It had cooled down considerably today, and after breakfast while Rob had some time in the garden I pushed the girls in the pram down to the laundry hut to do some washing. I could see their eyes getting heavy, so I put up the hammock, and rocked Elisabeth in the pram with one hand whilst rocking Maggie and I in the hammock.
I could have snoozed, but instead I enjoyed the moment with my girls. I return to part time work next Wednesday. After 13 months of maternity leave it will be a bit of a readjustment. At the beginning the months ahead seemed to be such a long time, and even when I had a meeting in August with my supervisors, my return still seemed such a long time away. Since Rob has been on holidays with us, I have been mindful of the return date, but instead of letting sadness or worry ruin my remaining days as purely a stay at home Mama I have tried to enjoy each day.
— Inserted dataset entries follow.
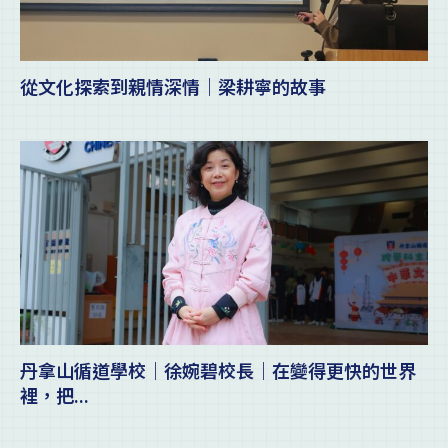
從文化探索到親情深情｜梁耕寧的故事
丹拿山循道學校｜徐婉碧校長｜在變得更快的世界
裡，把...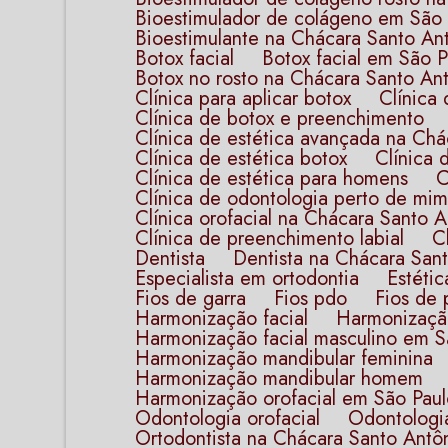
Bioestimulador de colágeno em São
Bioestimulante na Chácara Santo An
Botox facial
Botox facial em São 
Botox no rosto na Chácara Santo An
Clínica para aplicar botox
Clínic
Clínica de botox e preenchimento
Clínica de estética avançada na Ch
Clínica de estética botox
Clínic
Clínica de estética para homens
Clínica de odontologia perto de mim​
Clínica orofacial na Chácara Santo 
Clínica de preenchimento labial
Dentista
Dentista na Chácara San
Especialista em ortodontia​
Estéti
Fios de garra
Fios pdo
Fios de 
Harmonização facial
Harmonizaçã
Harmonização facial masculino em S
Harmonização mandibular feminina
Harmonização mandibular homem
Harmonização orofacial em São Pau
Odontologia orofacial
Odontologia
Ortodontista​ na Chácara Santo Antô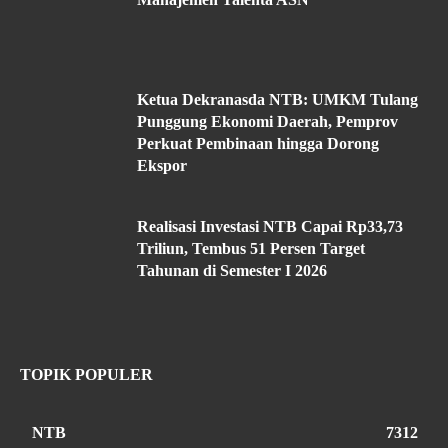
Ketua Dekranasda NTB: UMKM Tulang
Punggung Ekonomi Daerah, Pemprov
Perkuat Pembinaan hingga Dorong
Ekspor
Realisasi Investasi NTB Capai Rp33,73
Triliun, Tembus 51 Persen Target
Tahunan di Semester I 2026
TOPIK POPULER
NTB
7312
So today I looked down at a sleeping, snuggling Maggie on my chest in the hammock, and later this afternoon Elisabeth in my lap on the window seat and I soaked in the moment. No iPhone. Just us. I listened to the sounds of our home, the dogs panting in the shade, the washing machine sloshing through a cycle, the buzz of insects, the breeze rustling the grass, a swallow singing above me on the washing line. I looked at the hut, Rob when he walked by covered in Lily pollen, the peaceful look on the girls faces, and high above us,
a wedge tailed eagle, slowly circling higher and higher against the cloudy sky.
Of course I will be a bit sad to leave next Wednesday morning, but for the first six months Rob will be taking some leave to look after them at home. So I know they will be fine and enjoy some time with their Papa. I am trying not to worry about all the tasks that await my return (I have been warned a few things have slipped in my absence). Or the fact that I thought the girls might have weaned themselves by now, well that will work out too. I'm no stranger to the breast pump, so it will come with me to work, and the girls can drink expressed milk from a bottle or a cup. I am only returning at 50%, so I will still be here most of the time anyway.
All those things I gazed at or listened to will still be here. Sure I may miss some of those big firsts, but I have witnessed so many this past year, I shouldn't let it upset me so.
Finally I worked out this morning, that just because I'm returning this year, it is not set in stone that it has to stay that way forever. Once I repay my years service, if things are not working out, we can reassess and try a different arrangement that works for our family.
A friend commented on Facebook recently that I might struggle to cope with tearing myself away from the girls. I replied that I haven't forgotten for the first 112 days of their lives, I did just that, tore myself away as I said goodbye and left them every day in the NICU. That was hard. At least at the end of a work day I will come home to my family.
So as I enjoy each day of my last week, including my birthday on Saturday, I will store away little memories to smile at during my work day. Of two happy girls with their Papa, a couple of German Shepherds and a small little hut. My family whom I adore in our home. How can I be sad about that?